De onde menos se espera

Esse ano para mim foi um ano muito ímpar. Muitas coisas aconteceram sem que eu tivesse planejado nada. Fiz cursos, conheci pessoas, interagi das mais diversas formas comigo mesma e com o novo mundo que se descortinou aos meus olhos. E, numa dessas, me vi naquelas situações de “calças curtas” em que a vida nos coloca sem muita cerimônia.
Foi numa dessas turmas que nos conhecemos e de forma muito despretensiosa iniciamos um contato que eu, ingenuamente, pensei se tratar apenas de mera amizade. Até então, não havia revelado a ninguém as minhas intimidades, fetiches ou preferências afetivas. Na mesma época, resolvi abrir um canal de comunicação, onde costumava expor minhas ideias e sentimentos diversos.
Após um certo tempo, em uma das conversas que varavam a madrugada, ela começou a demonstrar uma curiosidade profunda sobre mulheres. Disse que naquela tarde uma colega havia dado uma “aula” sobre como transar com uma garota. O papo fluiu por um longo tempo.
Ela foi me revelando fetiches que eu jamais havia imaginado e que nem perceberia ao olhar para ela. Um comportamento quase pudico, tímido, retraído. E também porque eu não fico tentando desvendar a sexualidade alheia apenas olhando para a criatura, né? Confesso que sou meio desligada para certas coisas da vida, há quem diga que uso aqueles antolhos que se coloca em cavalos e que só permitem olhar adiante numa única direção. Enfim.
Admito que minhas noites se fizeram maravilhosas com a companhia dela. Despertar a imaginação é algo que me excita intensamente e com ela a minha mente começou a trabalhar muito. Passei a escrever contos e compor poemas a partir de frases soltas nos diálogos virtuais. Só não cogitei o efeito dessa produção na mente alheia. Mal sabia eu que aquela leitura conseguia penetrar nos rincões da alma dela.
A minha surpresa, entretanto, veio numa das aulas. Cheguei atrasada, entrei esbaforida no laboratório e ela logo veio me recepcionar. “Estava esperando por você. Já adiantei o material e disse a professora que ficaria com você hoje”, ela sorriu estampando um brilho diferente no olhar. Eu só não imaginei o peso daquelas palavras!
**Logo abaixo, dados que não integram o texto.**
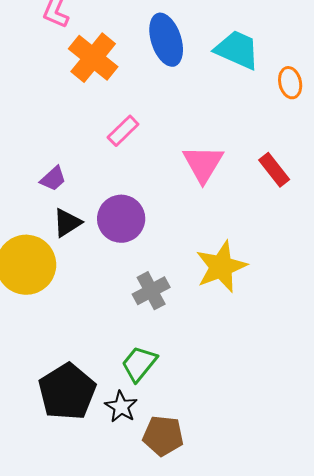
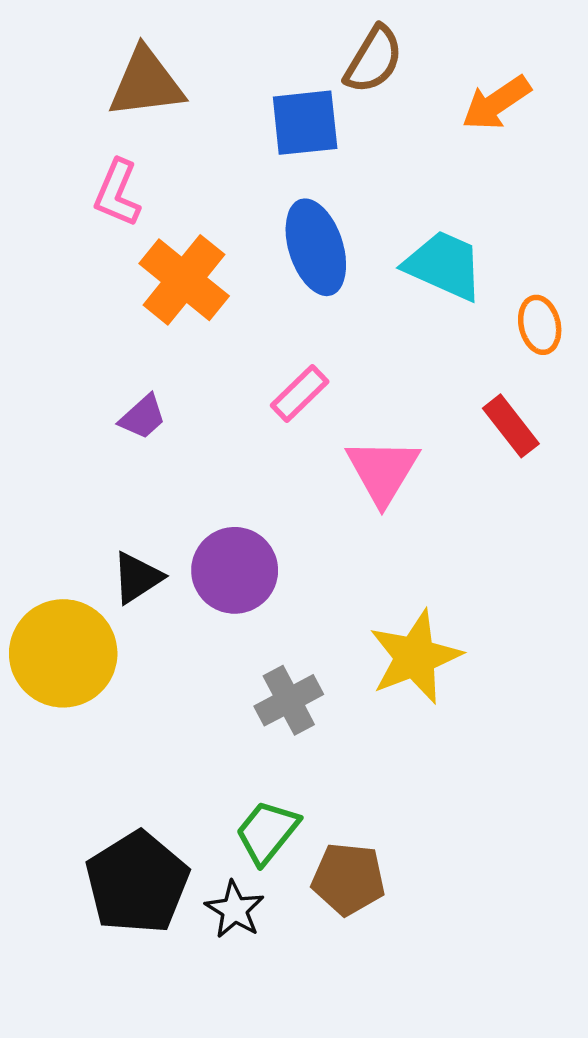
pink rectangle: (123, 131) -> (300, 393), moved
red rectangle: (274, 170) -> (511, 426), moved
purple trapezoid: (53, 179) -> (143, 417), moved
brown pentagon: (163, 436) -> (348, 879), moved

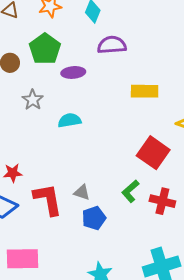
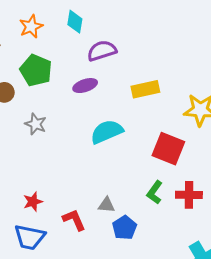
purple ellipse: (73, 72) -> (85, 86), moved
cyan semicircle: (69, 120) -> (107, 132), moved, size x1.4
red L-shape: (48, 199) -> (74, 220), size x0.7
Seguimos normalmente, mas comecei a perceber umas atitudes singulares dela comigo. Sempre que me pedia algum material, fazia questão de largar a mão para que houvesse um toque sutil das nossas peles. Quando minha ficha caiu, comecei a sentir o corpo arrepiar e a suar frio. Tinha medo de que ela tentasse alguma coisa ali mesmo, no laboratório, com a porta podendo ser aberta pela professora, por algum colega ou mesmo pela coordenação da escola. Eu gelava espinha abaixo cada vez que pensava naquilo. Mas tudo correu bem.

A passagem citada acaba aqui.